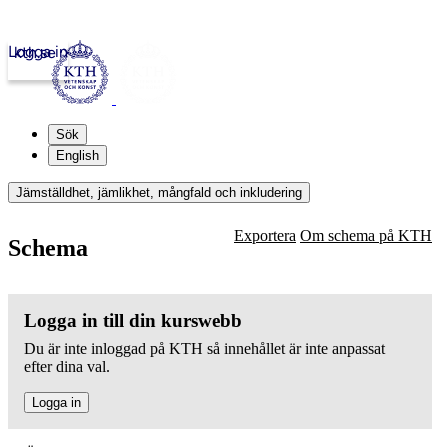
Logga in
kth.se
Sök
English
Jämställdhet, jämlikhet, mångfald och inkludering
Exportera
Om schema på KTH
Schema
Logga in till din kurswebb
Du är inte inloggad på KTH så innehållet är inte anpassat
efter dina val.
Logga in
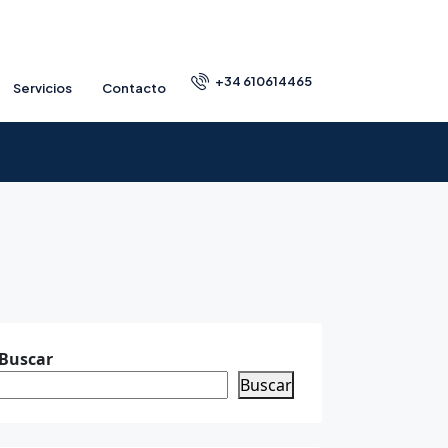
+34 610614465
Servicios
Contacto
Buscar
Buscar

# # #

Drop the pictures; repeat the listing above exactly.

→ REPLY TO THE TASK:
Logga in
kth.se
Sök
English
Jämställdhet, jämlikhet, mångfald och inkludering
Exportera
Om schema på KTH
Schema
Logga in till din kurswebb
Du är inte inloggad på KTH så innehållet är inte anpassat
efter dina val.
Logga in
+34 610614465
Servicios
Contacto
Buscar
Buscar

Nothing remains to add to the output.